There are a myriad of ways an entity with the resources of a nation-state can hurt bitcoin, even destroy it for all practical purposes.  Will they?  I think they will if it gets on their radar as anything other than a momentary blip.  To what extent will they go after it?  To whatever extent is necessary to remove the threat they think it poses to them.

From the article:
Quote
When the Shadowcrew investigation wrapped in October 2004 with the shuttering of the site — and the arrest of more than a dozen members — the Justice Department turned its sights on E-Gold. Its goal was to force the service to comply with regulations governing money-transmitting services like Western Union and Travelex. Federal regulations required those businesses to register with the Treasury Department’s Financial Crimes Enforcement Network (FinCEN), to be licensed in states that required it, to diligently authenticate the identity of customers and to file suspicious activity reports on shady-looking customers. But E-Gold wasn’t doing this.

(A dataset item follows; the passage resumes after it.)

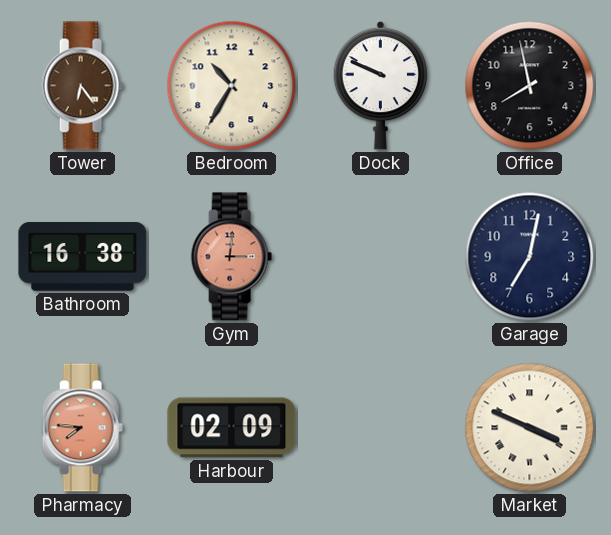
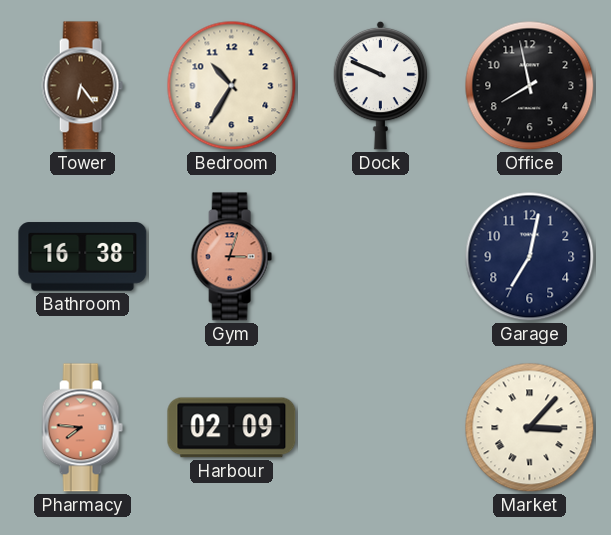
Gym: 3:01 -> 3:03
Market: 3:49 -> 3:07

This represents the nut of it.
so they will just say: bitcoins are illegal.
know what i would say: FUCK YOU. i live in europe, you can't touch me, im behind 5 proxys.

the main diffrences between bitcoin and e-gold is that bitcoin is decentralized, and backed by nothing.

They could do exactly that, and other things as well.  They could get the EU to pass similar laws, and EU would do it; they have anti-money-laundering interests too.  They can target the BTC/$ interfaces (the exchanges).  They can devote very significant CPU time to screwing with the bitcoin validation process.  These are just a few of the things they could do.  I'm sure their are tons more.

In short, while they can't really kill the underlying bitcoin algorithm, they can certainly apply enough leverage to destroy it's perceived value; destroy the 'general' confidence in the system, thus making the trade value zilch...or close enough to zilch so its not a threat.